Socar’ın halen Aliağa’da yapımı devam eden rafineri ve petrokimya yatırımı ülkemiz için oldukça önemli bir başlangıç. Ülkemizin bu çapta daha birçok yatırıma acilen ihtiyacının olduğu bütün kurum ve kuruluşlar tarafından bilinmekte ve gerekli olan liman ve kimya parkı gibi alt yapı projeleri üzerinde çalışmalar devam etmektedir. Ülkemizin makro ekonomik verilerine baktığımızda, 65 milyar dolarlık cari açığın, ağırlıklı olarak petrol ve doğal gaz ithalatından kaynaklandığını görmekteyiz. Petrokimya ürünleri ithalatına harcanan yaklaşık 15 milyar dolar ise, ancak bu alanda yapılacak yatırımlarla kontrol altına alınabilir veya kısmen geri çekilebilir.

Son olarak okuyucularımıza neler söylemek istersiniz?

İşimin bir gereği olarak, Türkiye’de endüstri alanındaki gelişmeleri 25 yıldan beri yakinen takip etmekteyim. Bazı sektörlerde geldiğimiz nokta gerçekten sevindirici. Birçok alanda Avrupa’nın en büyük ülkeleriyle yarış halindeyiz. Birçok şirketimiz Ar&Ge ye, dolayısıyla kaliteye verdikleri önemle, kendilerini dünya pazarlarında kabul ettirmeyi başardılar. Bunlardan bazıları yurt dışında rakiplerini satın aldılar, bazıları ise ülkemizde ortak yatırımlara imza attılar.

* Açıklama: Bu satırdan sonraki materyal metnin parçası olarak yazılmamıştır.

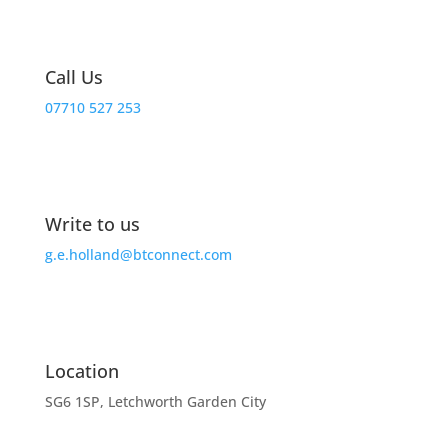
Call Us
07710 527 253
Write to us
g.e.holland@btconnect.com
Location
SG6 1SP, Letchworth Garden City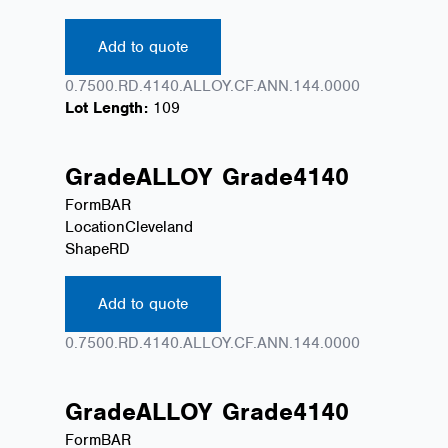
Add to quote
0.7500.RD.4140.ALLOY.CF.ANN.144.0000
Lot Length:
109
Grade
ALLOY
Grade
4140
Form
BAR
Location
Cleveland
Shape
RD
Add to quote
0.7500.RD.4140.ALLOY.CF.ANN.144.0000
Grade
ALLOY
Grade
4140
Form
BAR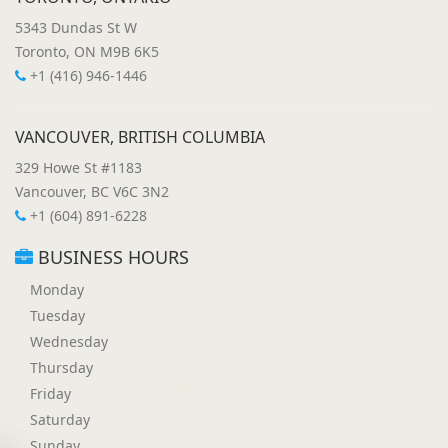
5343 Dundas St W
Toronto, ON M9B 6K5
+1 (416) 946-1446
VANCOUVER, BRITISH COLUMBIA
329 Howe St #1183
Vancouver, BC V6C 3N2
+1 (604) 891-6228
BUSINESS HOURS
Monday
Tuesday
Wednesday
Thursday
Friday
Saturday
Sunday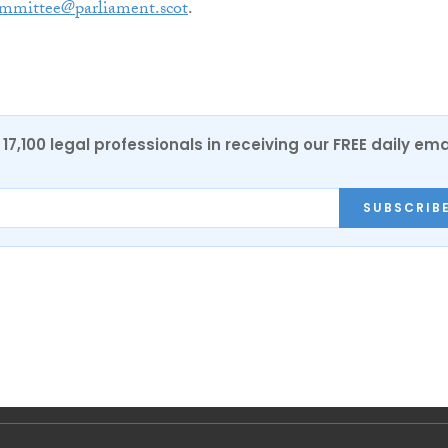
ommittee@parliament.scot
.
17,100 legal professionals in receiving our FREE daily ema
SUBSCRIB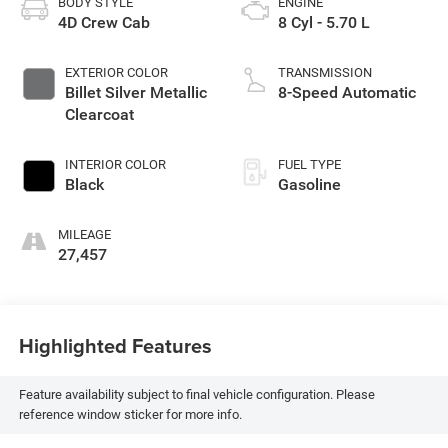
BODY STYLE
ENGINE
4D Crew Cab
8 Cyl - 5.70 L
EXTERIOR COLOR
TRANSMISSION
Billet Silver Metallic
8-Speed Automatic
Clearcoat
INTERIOR COLOR
FUEL TYPE
Black
Gasoline
MILEAGE
27,457
Highlighted Features
Feature availability subject to final vehicle configuration. Please
reference window sticker for more info.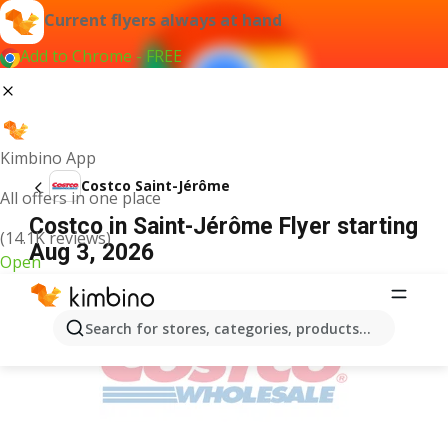
Current flyers always at hand
Add to Chrome - FREE
Kimbino App
Costco Saint-Jérôme
All offers in one place
Costco in Saint-Jérôme Flyer starting
(14.1K reviews)
Aug 3, 2026
Open
ADVERTISEMENT
Search for stores, categories, products...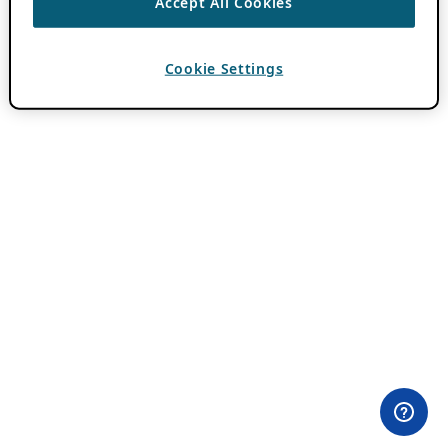
Accept All Cookies
Cookie Settings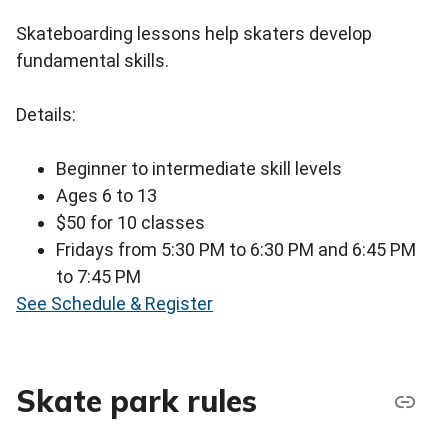
Skateboarding lessons help skaters develop
fundamental skills.
Details:
Beginner to intermediate skill levels
Ages 6 to 13
$50 for 10 classes
Fridays from 5:30 PM to 6:30 PM and 6:45 PM
to 7:45 PM
See Schedule & Register
Skate park rules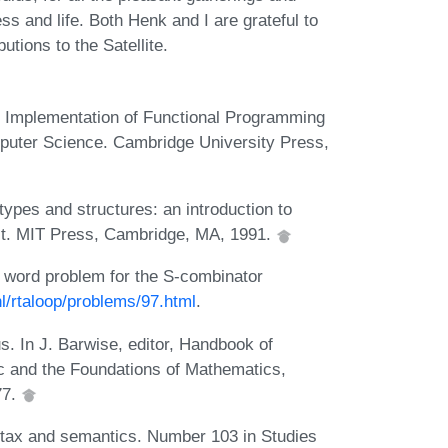
s and life. Both Henk and I are grateful to
utions to the Satellite.
l Implementation of Functional Programming
puter Science. Cambridge University Press,
ypes and structures: an introduction to
ist. MIT Press, Cambridge, MA, 1991.
e word problem for the S-combinator
nl/rtaloop/problems/97.html
.
s. In J. Barwise, editor, Handbook of
ic and the Foundations of Mathematics,
77.
ntax and semantics. Number 103 in Studies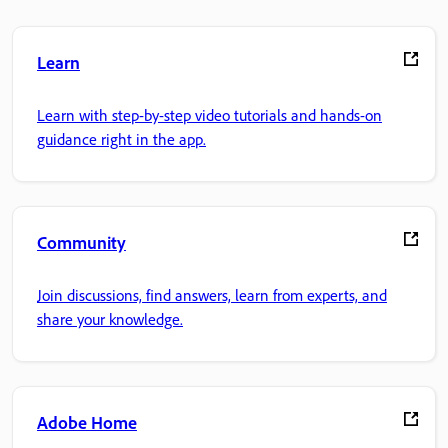
Learn
Learn with step-by-step video tutorials and hands-on
guidance right in the app.
Community
Join discussions, find answers, learn from experts, and
share your knowledge.
Adobe Home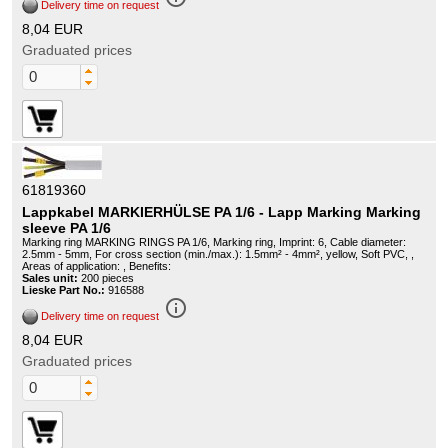
Delivery time on request
8,04 EUR
Graduated prices
61819360
Lappkabel MARKIERHÜLSE PA 1/6 - Lapp Marking Marking
sleeve PA 1/6
Marking ring MARKING RINGS PA 1/6, Marking ring, Imprint: 6, Cable diameter:
2.5mm - 5mm, For cross section (min./max.): 1.5mm² - 4mm², yellow, Soft PVC, ,
Areas of application: , Benefits:
Sales unit:
200 pieces
Lieske Part No.:
916588
info_outline
Delivery time on request
8,04 EUR
Graduated prices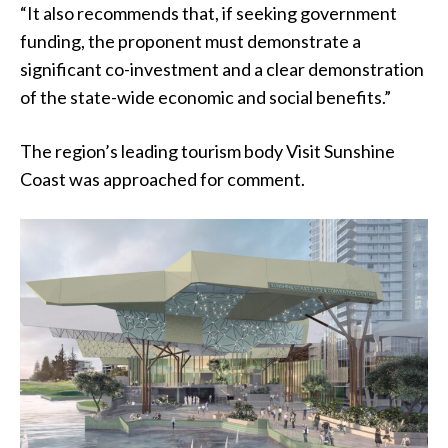
“It also recommends that, if seeking government
funding, the proponent must demonstrate a
significant co-investment and a clear demonstration
of the state-wide economic and social benefits.”
The region’s leading tourism body Visit Sunshine
Coast was approached for comment.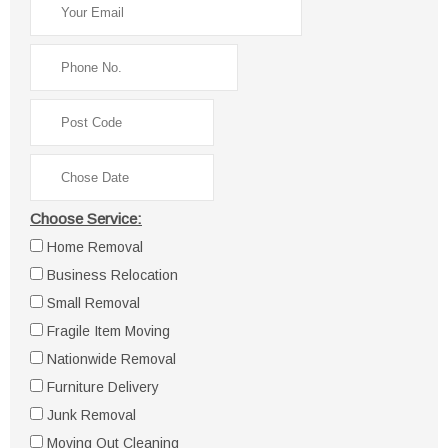
Choose Service:
Home Removal
Business Relocation
Small Removal
Fragile Item Moving
Nationwide Removal
Furniture Delivery
Junk Removal
Moving Out Cleaning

Ancak bütün bu çalışmaların, açıklanan 2023 hedeflerine ulaşmak için yeterli olduğunu düşünmüyorum. Bundan sonrası için eğitime daha büyük önem vererek, özellikle Ar&Ge ‘ye daha çok yatırım yaparak, katma değeri yüksek ürünlere yönelmenin gerekliliğine inanıyorum. Son olarak, iş güvenliği ve çevreye saygılı üretim yapmak ülke olarak hedefimiz olmalıdır.